- ASSIGNMENT
Provide an exact copy of the data, excluding the images.

- SOURCE RECORDS
::::::::::
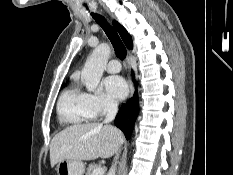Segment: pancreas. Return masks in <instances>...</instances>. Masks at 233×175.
I'll use <instances>...</instances> for the list:
<instances>
[{
	"instance_id": "1",
	"label": "pancreas",
	"mask_w": 233,
	"mask_h": 175,
	"mask_svg": "<svg viewBox=\"0 0 233 175\" xmlns=\"http://www.w3.org/2000/svg\"><path fill=\"white\" fill-rule=\"evenodd\" d=\"M98 168L96 164H90L87 168L86 175H93V171Z\"/></svg>"
}]
</instances>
::::::::::
- ANSWER SPACE
Segment: pancreas. Return masks in <instances>...</instances>. Masks at 233×175.
I'll use <instances>...</instances> for the list:
<instances>
[{
	"instance_id": "1",
	"label": "pancreas",
	"mask_w": 233,
	"mask_h": 175,
	"mask_svg": "<svg viewBox=\"0 0 233 175\" xmlns=\"http://www.w3.org/2000/svg\"><path fill=\"white\" fill-rule=\"evenodd\" d=\"M98 168L96 164H90L87 168L86 175H93V171Z\"/></svg>"
}]
</instances>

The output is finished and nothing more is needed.